[squid-users] a bit off topic. New user question

Tue May 23 05:29:30 UTC 2017

On 23/05/17 11:39, George Diaz wrote:
>
> Hi
>
> sorry this off-topic question ...
>
> I want pre-cache some object from some interest host with wget.
>
> My question is : I want: the wget download the object to the /dev/null 
> but
> I'm not found this switches....
> (GNU Wget 1.5.3)
>
> I'm probe this :
> export http_proxy=http://mycache.com:8080/
> wget -r http://sobredinero.com -P /dev/null -nH -nd -Y on -b -l5 -t1 
> -o /dev/null
>
> but this is create a /dev/null directory :) and download the files 
> into this.
>
> any suggestions ?
>

Some advice before you get too far into this project;

  Pre-caching was an good idea back in the days of HTTP/1.0 and static 
websites where the URL was all that mattered. In todays HTTP/1.1 and 
HTTP/2 world dynamic content and variants are much more common things, 
and both make pre-caching pretty much useless.

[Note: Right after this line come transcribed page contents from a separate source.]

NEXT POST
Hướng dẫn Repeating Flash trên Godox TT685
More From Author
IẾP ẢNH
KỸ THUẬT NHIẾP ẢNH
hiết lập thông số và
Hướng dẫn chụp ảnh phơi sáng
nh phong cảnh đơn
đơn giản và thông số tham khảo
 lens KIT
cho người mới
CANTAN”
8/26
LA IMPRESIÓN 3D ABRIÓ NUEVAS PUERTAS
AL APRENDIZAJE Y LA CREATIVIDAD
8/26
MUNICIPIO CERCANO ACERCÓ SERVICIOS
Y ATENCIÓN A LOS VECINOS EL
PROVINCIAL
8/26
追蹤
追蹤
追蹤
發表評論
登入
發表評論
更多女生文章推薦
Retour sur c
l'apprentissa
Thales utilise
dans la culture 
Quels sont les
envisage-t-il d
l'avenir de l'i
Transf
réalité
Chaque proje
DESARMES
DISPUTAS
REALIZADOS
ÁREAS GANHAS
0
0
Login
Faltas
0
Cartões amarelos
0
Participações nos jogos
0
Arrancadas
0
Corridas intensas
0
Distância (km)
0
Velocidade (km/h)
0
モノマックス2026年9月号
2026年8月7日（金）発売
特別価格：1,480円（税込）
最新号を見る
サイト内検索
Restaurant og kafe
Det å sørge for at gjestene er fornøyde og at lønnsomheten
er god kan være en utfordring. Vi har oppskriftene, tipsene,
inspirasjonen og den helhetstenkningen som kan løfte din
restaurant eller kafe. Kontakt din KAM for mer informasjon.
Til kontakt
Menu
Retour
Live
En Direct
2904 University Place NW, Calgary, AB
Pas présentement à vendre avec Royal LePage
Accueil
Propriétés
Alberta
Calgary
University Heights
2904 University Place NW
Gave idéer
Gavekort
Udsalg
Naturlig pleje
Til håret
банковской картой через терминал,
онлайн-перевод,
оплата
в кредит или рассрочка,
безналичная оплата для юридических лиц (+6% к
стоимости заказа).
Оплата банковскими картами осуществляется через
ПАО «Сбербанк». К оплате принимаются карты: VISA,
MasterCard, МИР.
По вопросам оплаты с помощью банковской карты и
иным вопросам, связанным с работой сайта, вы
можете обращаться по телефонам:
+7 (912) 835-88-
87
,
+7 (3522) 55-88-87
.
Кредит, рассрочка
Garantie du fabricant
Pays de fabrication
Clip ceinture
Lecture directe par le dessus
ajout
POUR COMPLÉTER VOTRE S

Before you attempt it for any domain I recommend passing a few of its 
URLs through the tool at <https://redbot.org>. If that tool indicates 
the site uses content negotiation or conditional HTTP features then 
pre-caching is just going to be causing problems.

For example; that sobredinero domain above produces these details:

      Content Negotiation

  * The response body is different when content negotiation happens.

      Caching

  * Vary: User-Agent can cause cache inefficiency.

This means that anything you pre-cache with wget will be ignored and 
probably replaced when any non-wget agent (ie a browser) is used to 
fetch through the proxy. So you just waste all the bandwidth, time, and 
storage space used pre-caching it.

Vary:User-Agent is particularly bad since any single character 
difference in the User-Agent header will cause a different object to be 
referred to in the cache storage. If you wish to pre-cache these objects 
in any useful way you have to know and mimic the *exact* User-Agent 
header values that will be used to fetch it. For example; two different 
version of Chrome -> different User-Agent header. Internet Explorer with 
different Windows Updates applied -> different User-Agent header. As you 
can imagine that is a very hard thing to predict.

Note: if you have come to this idea after seeing objects from that 
domain getting a lot of MISS records, the problem is very much that Vary 
header causing so many different objects to be needed that objects being 
stored are often not the right one(s) for any later client request. 
pre-caching will not solve this but make it worse as wget is just 
another different User-Agent.

Amos